======== SOURCE DATA ========

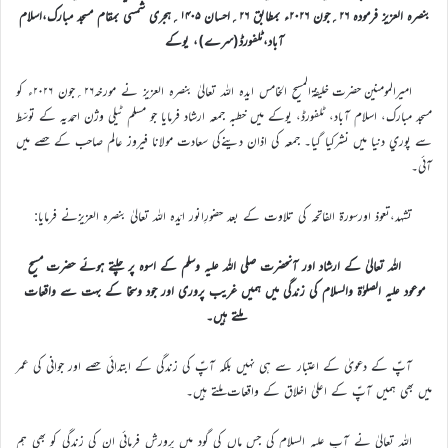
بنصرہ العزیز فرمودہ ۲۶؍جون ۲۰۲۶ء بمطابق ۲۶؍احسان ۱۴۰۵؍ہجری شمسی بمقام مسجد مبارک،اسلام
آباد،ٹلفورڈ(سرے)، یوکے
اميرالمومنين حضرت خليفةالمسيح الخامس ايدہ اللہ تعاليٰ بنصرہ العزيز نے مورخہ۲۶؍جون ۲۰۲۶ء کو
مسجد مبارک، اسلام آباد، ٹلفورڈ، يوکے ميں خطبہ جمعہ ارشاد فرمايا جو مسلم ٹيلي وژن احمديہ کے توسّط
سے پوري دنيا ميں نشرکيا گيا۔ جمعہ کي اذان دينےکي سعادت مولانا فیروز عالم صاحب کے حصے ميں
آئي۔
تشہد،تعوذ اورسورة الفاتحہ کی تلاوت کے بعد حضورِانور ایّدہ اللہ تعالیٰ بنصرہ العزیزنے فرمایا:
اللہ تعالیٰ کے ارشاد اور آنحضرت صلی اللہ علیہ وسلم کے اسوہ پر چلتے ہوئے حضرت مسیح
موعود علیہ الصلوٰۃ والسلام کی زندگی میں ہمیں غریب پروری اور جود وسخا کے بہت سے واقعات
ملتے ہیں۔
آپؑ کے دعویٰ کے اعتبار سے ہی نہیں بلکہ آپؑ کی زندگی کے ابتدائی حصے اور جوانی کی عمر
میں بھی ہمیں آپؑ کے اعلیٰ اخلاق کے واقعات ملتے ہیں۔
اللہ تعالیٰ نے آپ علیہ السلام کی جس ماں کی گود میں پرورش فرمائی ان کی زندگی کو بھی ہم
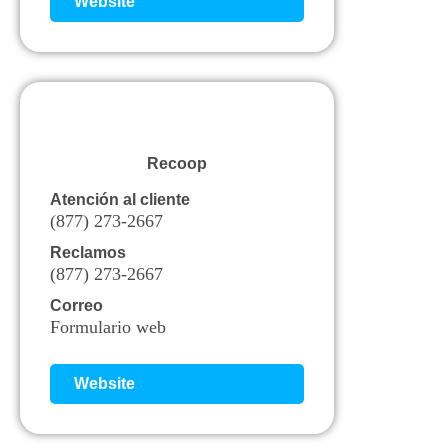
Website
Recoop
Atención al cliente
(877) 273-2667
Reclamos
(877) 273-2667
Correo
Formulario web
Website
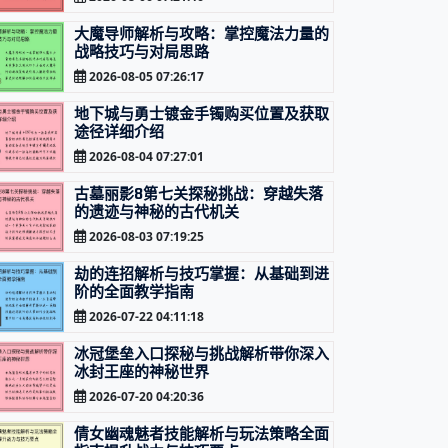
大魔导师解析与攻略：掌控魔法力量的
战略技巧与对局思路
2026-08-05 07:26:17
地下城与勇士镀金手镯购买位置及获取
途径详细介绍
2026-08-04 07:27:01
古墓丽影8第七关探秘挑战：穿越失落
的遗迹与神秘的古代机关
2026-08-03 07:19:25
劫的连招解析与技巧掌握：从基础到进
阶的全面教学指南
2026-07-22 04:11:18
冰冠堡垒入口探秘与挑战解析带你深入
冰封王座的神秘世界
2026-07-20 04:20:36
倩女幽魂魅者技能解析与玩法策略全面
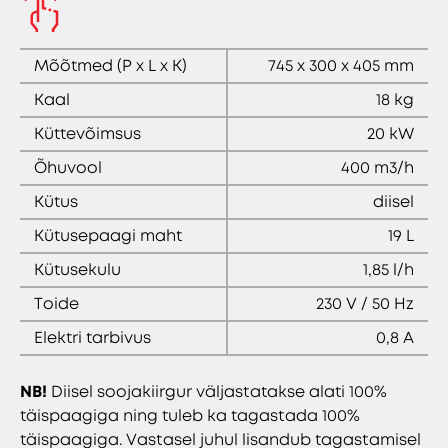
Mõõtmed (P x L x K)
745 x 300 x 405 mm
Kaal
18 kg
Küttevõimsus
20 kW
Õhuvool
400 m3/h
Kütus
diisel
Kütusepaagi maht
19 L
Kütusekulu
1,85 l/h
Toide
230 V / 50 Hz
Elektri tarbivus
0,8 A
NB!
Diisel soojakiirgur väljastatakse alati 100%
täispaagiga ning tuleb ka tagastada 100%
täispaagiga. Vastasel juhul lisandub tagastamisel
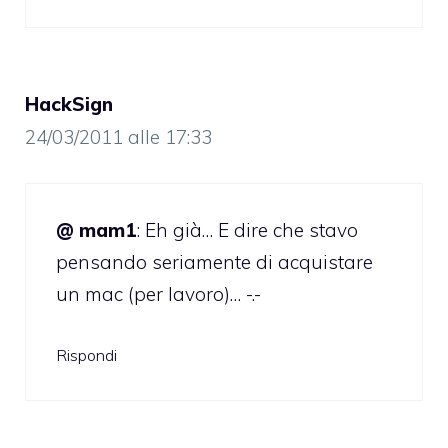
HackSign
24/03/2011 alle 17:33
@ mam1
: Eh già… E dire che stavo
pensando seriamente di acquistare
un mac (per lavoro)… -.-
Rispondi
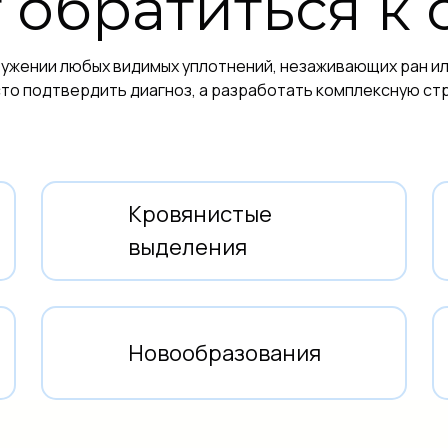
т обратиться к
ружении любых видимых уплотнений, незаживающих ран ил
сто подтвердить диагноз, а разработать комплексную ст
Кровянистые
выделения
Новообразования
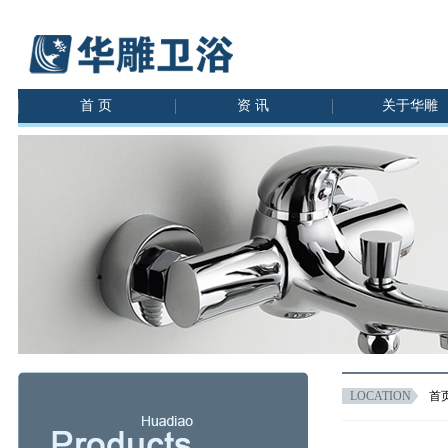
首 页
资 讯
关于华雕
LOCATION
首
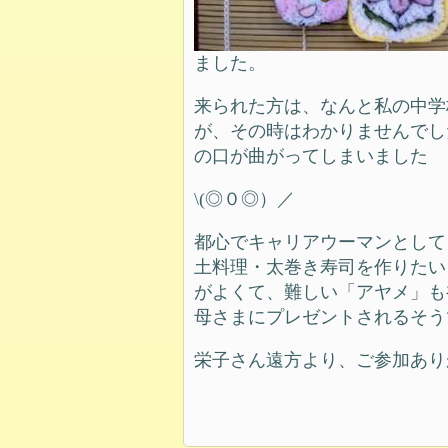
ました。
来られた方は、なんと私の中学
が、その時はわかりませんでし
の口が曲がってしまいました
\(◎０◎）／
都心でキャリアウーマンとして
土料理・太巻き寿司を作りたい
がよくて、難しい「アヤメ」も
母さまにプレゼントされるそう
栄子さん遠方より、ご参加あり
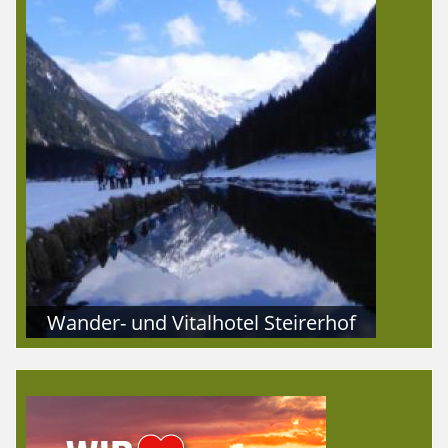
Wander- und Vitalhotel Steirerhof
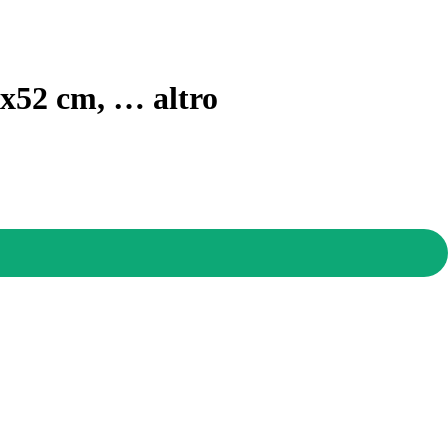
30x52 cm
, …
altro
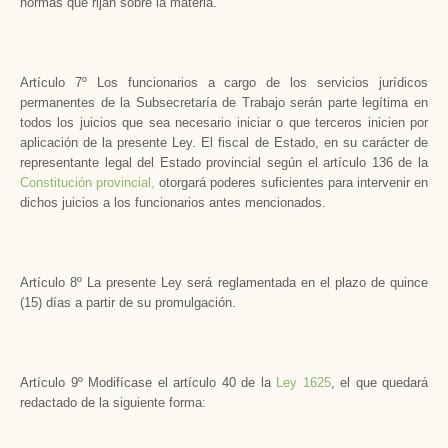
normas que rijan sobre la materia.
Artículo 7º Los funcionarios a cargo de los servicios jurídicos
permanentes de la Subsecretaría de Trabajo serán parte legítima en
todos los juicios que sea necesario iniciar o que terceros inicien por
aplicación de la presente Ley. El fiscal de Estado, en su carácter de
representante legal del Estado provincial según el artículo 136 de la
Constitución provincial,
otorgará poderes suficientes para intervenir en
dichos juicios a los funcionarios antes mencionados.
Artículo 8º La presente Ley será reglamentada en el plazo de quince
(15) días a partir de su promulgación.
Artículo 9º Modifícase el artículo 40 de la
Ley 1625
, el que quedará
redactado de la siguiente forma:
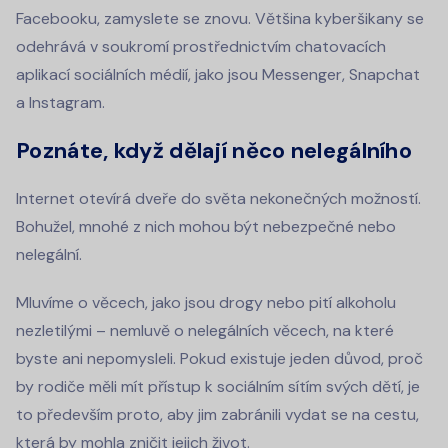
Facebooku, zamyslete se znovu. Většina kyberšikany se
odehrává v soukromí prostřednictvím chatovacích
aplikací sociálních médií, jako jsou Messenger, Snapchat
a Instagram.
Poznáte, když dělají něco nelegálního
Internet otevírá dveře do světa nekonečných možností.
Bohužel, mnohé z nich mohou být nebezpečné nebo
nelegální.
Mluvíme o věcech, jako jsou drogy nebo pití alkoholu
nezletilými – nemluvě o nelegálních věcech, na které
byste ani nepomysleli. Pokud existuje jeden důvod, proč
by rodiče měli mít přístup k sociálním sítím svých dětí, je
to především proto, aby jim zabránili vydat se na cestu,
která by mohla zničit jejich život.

========

INSTRUCTIONS TO FOLLOW: Find the word "زندگی" in the listing above. Copy each line where it appears.

WORKED SOLUTION:
موعود علیہ الصلوٰۃ والسلام کی زندگی میں ہمیں غریب پروری اور جود وسخا کے بہت سے واقعات
آپؑ کے دعویٰ کے اعتبار سے ہی نہیں بلکہ آپؑ کی زندگی کے ابتدائی حصے اور جوانی کی عمر
اللہ تعالیٰ نے آپ علیہ السلام کی جس ماں کی گود میں پرورش فرمائی ان کی زندگی کو بھی ہم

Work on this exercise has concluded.